WOW and thank you!!

Holy crap guys. I was completely terrified to put this blog out into the world of the internet yesterday (I somehow got up the guts to do it thanks to a few awesome friends!), but I was SO not expecting the amazing response it would have.

When we find out we're one of the unlucky few who can't get pregnant, for some reason we feel like we want to hide that information from the world. I felt that way too - always wanting to brush off having kids and pretending like I wasn't ready, just to mask the sadness I felt anytime someone would ask me about it. It's become a natural instinct almost, like, we don't want people to know there's something wrong with us and we don't want people to feel bad for us. So we sit in silence suffering alone and feel like our heart's ripped out every time we see a new baby announcement pop up on our news feeds. And what's the result? A feeling like we are the ONLY ones who can't have kids and EVERYONE else gets pregnant the first time they try. 

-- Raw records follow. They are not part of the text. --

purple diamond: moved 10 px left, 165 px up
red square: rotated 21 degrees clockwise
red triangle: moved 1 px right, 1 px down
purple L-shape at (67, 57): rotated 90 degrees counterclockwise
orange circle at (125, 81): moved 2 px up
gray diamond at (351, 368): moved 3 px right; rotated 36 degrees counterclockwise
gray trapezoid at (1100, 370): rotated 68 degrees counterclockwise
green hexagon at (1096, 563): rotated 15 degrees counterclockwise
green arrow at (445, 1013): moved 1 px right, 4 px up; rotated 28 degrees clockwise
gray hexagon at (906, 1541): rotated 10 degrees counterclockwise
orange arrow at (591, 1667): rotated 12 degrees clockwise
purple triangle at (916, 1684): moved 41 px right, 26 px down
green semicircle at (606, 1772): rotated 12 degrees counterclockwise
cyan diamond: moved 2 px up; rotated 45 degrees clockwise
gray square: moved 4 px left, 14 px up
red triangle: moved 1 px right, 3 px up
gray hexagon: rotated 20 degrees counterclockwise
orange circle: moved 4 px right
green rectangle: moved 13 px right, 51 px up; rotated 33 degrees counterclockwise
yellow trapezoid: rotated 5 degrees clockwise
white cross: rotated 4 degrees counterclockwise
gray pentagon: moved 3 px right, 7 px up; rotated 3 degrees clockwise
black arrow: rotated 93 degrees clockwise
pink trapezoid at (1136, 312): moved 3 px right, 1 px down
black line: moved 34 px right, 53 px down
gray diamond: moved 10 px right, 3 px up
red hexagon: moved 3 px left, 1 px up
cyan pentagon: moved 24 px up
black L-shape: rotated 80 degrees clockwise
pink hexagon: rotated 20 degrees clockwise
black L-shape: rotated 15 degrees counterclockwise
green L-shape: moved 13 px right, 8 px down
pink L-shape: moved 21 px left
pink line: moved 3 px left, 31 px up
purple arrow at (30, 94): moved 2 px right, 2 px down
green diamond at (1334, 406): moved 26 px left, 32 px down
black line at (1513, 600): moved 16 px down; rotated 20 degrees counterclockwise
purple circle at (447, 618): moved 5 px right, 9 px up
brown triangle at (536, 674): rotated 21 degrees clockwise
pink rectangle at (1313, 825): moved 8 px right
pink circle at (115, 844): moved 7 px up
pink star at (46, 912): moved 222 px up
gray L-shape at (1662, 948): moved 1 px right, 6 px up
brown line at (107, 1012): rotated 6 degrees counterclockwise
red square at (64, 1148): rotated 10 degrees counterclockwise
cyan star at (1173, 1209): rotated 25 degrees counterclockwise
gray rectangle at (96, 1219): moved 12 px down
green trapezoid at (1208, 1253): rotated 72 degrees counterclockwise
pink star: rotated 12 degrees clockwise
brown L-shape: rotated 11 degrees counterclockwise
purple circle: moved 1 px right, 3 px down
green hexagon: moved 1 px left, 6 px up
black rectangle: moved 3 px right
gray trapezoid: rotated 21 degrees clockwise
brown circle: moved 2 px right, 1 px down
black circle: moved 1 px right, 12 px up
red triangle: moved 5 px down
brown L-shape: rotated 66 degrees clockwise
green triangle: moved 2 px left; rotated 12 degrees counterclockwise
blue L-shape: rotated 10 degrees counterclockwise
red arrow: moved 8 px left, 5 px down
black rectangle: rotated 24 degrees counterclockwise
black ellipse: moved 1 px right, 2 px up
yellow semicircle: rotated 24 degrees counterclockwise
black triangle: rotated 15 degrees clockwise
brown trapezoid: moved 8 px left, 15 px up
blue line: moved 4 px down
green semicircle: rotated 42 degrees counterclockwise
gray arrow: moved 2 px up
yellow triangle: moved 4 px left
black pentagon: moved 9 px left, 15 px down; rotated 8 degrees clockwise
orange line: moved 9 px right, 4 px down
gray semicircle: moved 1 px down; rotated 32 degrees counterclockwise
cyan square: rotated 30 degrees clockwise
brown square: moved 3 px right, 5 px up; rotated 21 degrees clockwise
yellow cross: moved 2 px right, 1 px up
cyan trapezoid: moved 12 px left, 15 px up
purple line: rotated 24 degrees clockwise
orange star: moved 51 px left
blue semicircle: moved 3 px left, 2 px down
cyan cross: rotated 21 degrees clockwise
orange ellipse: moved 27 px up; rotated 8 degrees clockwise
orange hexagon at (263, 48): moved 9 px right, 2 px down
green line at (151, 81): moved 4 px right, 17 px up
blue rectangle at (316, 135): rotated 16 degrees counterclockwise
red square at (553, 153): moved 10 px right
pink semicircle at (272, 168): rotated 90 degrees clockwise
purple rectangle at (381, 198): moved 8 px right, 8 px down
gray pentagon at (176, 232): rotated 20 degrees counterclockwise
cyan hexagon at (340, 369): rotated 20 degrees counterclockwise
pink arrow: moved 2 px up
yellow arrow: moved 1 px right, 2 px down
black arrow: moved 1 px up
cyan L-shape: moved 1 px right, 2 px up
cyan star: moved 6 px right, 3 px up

IT'S NOT TRUE THOUGH!! We just think that way because Facebook has become the place where everyone shares the highlight reel of their lives - no one posts the "bad stuff." 

But something incredible happened yesterday. When I posted this blog and my story, it was like an entire community wrapped around me in support!! Yes, infertility is bad, but we don't need to suffer alone and we don't need to be embarrassed or feel like we need to hide it. Yesterday I received numerous Facebook messages, comments, texts, and emails from so many women sharing THEIR infertility stories with me!! Women that I know and that I didn't even know were suffering!!! And now they are there for me to lean on and I'm there for them - and that's a pretty awesome thing.

So thank you. Thank you to the 400+ that stubbled on this blog yesterday and wanted to read my story. Thank you to the brave women who reached out to me share their stories. And thank you to everyone who offered their support!!! Just, thank you. I can't tell you how much better I feel.